Her assertive style contrasted with that of her predecessors.
She played an active political role as first lady. But her relations with lawmakers and journalists quickly soured over her efforts to reform health care, a role bestowed by her president husband. Republicans branded her a radical feminist.
She suffered intense humiliation when news of Bill’s affair with White House intern Monica Lewinsky surfaced in 1998. But her popularity has never been higher than the 67-percent approval rating she enjoyed that December, a Gallup poll at the time showed.
Solo career
Pressured by friends and associates in Hillaryland, the first lady launched herself into politics, winning a US Senate seat for New York in 2000.
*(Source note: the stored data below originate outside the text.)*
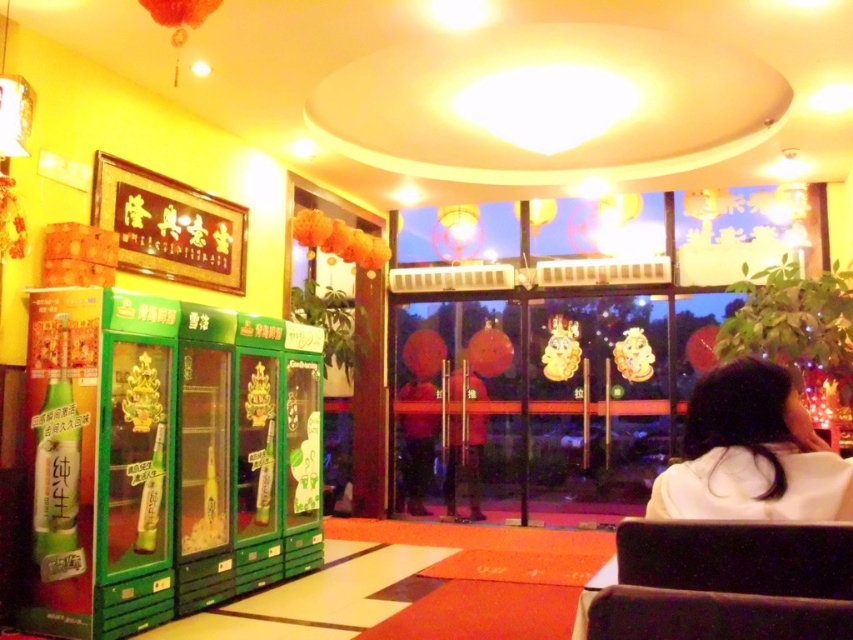 Question: Which of the following is the closest to the observer?

Choices:
 (A) (850, 561)
 (B) (798, 509)

Answer: (A)

Question: Does velvet brown chair at lower right have a smaller size compared to white matte hair at lower right?

Choices:
 (A) yes
 (B) no

Answer: (A)

Question: Which point is closer to the camera?

Choices:
 (A) (631, 572)
 (B) (701, 419)

Answer: (A)

Question: In this image, where is velvet brown chair at lower right located relative to white matte hair at lower right?

Choices:
 (A) above
 (B) below

Answer: (B)

Question: Does velvet brown chair at lower right have a greater width compared to white matte hair at lower right?

Choices:
 (A) no
 (B) yes

Answer: (A)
Eight years later, she challenged fellow senator Obama, who savaged her vote supporting the Iraq war, in the presidential race.
Clinton chose to run on her experience, refusing to campaign on gender. But Americans opted instead for the 40-something political neophyte Obama, bringing hope of change after eight years of George W. Bush.
Following detente with his party rival, Obama appointed Clinton secretary of state.
Her critics argue she can claim no major diplomatic successes, and Republicans accuse her of incompetence over a 2012 militant attack on the US mission in Benghazi, Libya that killed four Americans.
Her use of a personal email account instead of an official government one remains problematic for her.
When the FBI chief declared he would not recommend charges be brought against her, it only heightened suspicions that the Clintons see themselves as above the law.
But her four globe-trotting years as secretary of state also cemented her image as a powerful stateswoman and that potent mix of tenaciousness and cold realism finally saw the better of her idealist Democratic challenger Bernie Sanders.
Suzanne Salomon, a development consultant and former Wellesley College dorm mate of Hillary’s, said, “I don’t see that much change in her.”
“She was a leader when we were 19 years old,” she told Agence France-Presse. “She knew what she wanted to do, when some of us had no clue what we were going to be when we grew up.”